The Bibliotheke (libraries) game has developed into a full prototype over the summer for playtesting. 25 libraries were finally chosen, five from each of five regions, all historically accurate in different time periods set in the ancient world. The different roles of pawns were abandoned for two pawns per player (head and assistant librarians) that do multiple things. Each turn a player has four action points to spend on a variety of actions for his pawns. Each library has a stack of books that can be aquired, and placed in collections that are established at different libraries. Here's the mapboard:
A collection consists of five books that must match by either subject (literature/science/history, etc), by region (Aegean/Egypt/Mesopotamia, etc.) or by period of time. They must also be placed in a collection in "order" on the shelf, either chronologically or alphabetically. This provides endless combinations and ways to shift strategies if you cannot acquire the books you want. For playtesting I do not have finalized the 125 ancient books I need, so I made mock ones to just test the mechanics:
This book has the fake title of "Wade" written in 1740 BC. The subject is Government/Politics/Law, it comes from the Egypt/Levant region, was written in the Early-Middle period, and has a value of 2 (on a 1-5 scale) that pertains to end of game scoring.

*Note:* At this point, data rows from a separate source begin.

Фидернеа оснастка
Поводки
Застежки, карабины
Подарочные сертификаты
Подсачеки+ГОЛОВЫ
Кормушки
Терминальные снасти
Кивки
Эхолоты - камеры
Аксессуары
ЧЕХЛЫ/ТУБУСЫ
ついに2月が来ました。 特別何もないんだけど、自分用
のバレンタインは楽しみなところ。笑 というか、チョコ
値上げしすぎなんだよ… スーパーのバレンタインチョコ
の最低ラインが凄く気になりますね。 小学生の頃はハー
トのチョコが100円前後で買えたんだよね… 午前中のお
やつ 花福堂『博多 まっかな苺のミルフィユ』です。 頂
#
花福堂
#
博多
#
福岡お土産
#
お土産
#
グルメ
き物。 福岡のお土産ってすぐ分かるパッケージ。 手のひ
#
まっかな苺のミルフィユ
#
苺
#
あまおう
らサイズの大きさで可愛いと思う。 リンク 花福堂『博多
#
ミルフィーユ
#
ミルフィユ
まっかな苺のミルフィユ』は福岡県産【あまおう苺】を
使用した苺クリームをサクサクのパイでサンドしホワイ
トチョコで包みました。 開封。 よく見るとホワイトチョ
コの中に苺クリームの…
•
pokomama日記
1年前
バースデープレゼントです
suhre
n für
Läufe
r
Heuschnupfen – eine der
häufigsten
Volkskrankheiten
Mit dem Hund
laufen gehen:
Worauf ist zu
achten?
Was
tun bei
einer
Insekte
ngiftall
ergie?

Event cards can also be purchased with action points that bring into play such things as Thieves, Disasters, Research, Transportation, Forgeries, Guards and the Black Market. There is not as much interaction as I would like aside from the event cards and competing for the same books. Maybe have another pawn who does "bad" things to other players. There is also a tendency to "camp" at board locations in playtesting and not traveling to other libraries. How long can they "mine" a single library? Who of the two pawns carries what books of a player?There is also a question of correct point cost assignments to the actions, and the balance of the victory points.
It has been fun to play as strategies change, and there is the constant challenge of figuring out what collection will be made and how it will be ordered on the shelf. The fun and puzzle factor is there.